__RECORDS FOR THE EXERCISE__

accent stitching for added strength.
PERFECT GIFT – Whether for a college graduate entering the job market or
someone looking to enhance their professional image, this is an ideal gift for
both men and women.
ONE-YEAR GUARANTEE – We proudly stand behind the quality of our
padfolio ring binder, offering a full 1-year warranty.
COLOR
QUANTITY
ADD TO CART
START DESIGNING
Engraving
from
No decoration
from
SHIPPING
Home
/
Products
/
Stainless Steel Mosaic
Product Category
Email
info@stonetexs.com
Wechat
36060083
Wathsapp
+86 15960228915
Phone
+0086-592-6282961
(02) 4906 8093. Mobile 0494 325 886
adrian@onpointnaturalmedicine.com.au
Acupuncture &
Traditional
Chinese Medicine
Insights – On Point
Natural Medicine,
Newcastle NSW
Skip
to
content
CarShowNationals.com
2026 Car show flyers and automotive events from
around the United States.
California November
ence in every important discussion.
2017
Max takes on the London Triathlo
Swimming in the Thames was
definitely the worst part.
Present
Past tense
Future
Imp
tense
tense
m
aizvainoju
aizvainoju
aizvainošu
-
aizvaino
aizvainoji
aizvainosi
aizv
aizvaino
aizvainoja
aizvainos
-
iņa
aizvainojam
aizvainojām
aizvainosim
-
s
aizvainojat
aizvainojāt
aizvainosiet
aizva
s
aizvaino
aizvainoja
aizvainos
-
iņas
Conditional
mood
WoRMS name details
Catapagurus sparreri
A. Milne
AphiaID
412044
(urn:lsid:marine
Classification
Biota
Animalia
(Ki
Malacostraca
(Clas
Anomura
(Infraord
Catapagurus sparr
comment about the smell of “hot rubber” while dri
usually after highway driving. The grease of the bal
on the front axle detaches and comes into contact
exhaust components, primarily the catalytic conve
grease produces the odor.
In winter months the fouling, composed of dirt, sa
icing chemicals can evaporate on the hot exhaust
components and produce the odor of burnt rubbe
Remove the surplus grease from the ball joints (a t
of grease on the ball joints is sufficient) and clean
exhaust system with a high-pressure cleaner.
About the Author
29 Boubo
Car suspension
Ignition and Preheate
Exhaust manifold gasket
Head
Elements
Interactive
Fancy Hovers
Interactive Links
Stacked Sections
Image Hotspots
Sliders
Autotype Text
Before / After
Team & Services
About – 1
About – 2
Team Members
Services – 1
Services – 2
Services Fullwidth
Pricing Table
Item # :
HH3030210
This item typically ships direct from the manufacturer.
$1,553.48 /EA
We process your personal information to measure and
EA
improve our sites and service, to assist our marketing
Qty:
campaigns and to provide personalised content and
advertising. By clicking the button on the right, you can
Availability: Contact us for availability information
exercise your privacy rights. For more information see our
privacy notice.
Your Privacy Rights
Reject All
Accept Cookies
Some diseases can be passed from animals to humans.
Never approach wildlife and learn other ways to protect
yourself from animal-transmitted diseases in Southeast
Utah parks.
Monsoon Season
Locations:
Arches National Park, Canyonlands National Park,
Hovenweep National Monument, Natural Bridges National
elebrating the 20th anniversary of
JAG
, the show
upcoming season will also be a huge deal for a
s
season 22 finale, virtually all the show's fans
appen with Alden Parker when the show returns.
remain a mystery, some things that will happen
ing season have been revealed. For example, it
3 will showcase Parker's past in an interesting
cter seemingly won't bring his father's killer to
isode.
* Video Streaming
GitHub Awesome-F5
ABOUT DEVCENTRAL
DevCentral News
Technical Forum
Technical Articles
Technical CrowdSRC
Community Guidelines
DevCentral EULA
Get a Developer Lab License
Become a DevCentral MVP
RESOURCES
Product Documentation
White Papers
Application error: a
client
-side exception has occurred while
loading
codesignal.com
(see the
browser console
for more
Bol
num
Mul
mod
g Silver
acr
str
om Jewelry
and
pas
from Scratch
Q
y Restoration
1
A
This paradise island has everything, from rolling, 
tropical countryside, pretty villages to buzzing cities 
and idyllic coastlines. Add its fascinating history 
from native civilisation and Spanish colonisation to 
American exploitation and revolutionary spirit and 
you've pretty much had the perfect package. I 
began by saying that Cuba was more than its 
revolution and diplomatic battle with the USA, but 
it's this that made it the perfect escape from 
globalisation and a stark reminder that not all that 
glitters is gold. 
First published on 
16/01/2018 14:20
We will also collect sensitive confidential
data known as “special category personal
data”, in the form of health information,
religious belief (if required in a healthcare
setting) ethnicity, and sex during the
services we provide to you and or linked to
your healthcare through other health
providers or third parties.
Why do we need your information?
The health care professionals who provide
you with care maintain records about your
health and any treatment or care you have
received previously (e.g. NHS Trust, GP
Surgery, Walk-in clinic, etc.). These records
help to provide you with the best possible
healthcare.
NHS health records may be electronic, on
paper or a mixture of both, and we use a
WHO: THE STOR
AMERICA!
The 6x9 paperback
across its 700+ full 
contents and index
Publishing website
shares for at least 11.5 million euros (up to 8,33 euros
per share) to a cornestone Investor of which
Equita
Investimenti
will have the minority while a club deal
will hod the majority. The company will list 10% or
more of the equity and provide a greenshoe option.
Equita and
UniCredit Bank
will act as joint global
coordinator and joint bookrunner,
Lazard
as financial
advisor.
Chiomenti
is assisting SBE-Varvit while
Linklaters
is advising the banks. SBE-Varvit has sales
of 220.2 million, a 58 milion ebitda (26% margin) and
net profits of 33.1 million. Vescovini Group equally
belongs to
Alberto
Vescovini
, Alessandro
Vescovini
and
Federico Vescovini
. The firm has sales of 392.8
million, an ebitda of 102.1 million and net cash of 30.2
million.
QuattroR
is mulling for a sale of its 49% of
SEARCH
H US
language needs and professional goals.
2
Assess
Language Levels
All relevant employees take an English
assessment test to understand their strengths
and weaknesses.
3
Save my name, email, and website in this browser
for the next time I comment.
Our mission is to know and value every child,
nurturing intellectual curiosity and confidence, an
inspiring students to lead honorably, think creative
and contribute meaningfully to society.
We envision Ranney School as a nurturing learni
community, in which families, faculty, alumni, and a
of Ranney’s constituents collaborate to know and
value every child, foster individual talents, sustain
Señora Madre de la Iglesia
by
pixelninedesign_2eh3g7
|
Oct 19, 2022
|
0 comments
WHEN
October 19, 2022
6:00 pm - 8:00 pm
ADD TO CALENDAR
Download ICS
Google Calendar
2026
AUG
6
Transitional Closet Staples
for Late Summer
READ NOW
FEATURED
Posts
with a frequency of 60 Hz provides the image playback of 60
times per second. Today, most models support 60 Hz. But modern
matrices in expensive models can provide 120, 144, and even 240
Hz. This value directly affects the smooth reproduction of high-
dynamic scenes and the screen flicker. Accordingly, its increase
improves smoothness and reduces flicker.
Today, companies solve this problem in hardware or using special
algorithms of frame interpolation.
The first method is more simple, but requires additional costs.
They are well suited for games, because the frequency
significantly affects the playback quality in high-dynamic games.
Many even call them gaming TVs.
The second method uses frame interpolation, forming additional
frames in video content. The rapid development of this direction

__WHAT THE TASK REQUIRES__
Using the listing, count the lines where the word "dynamic" appears and reply with only that number.

__SOLUTION BELOW__
2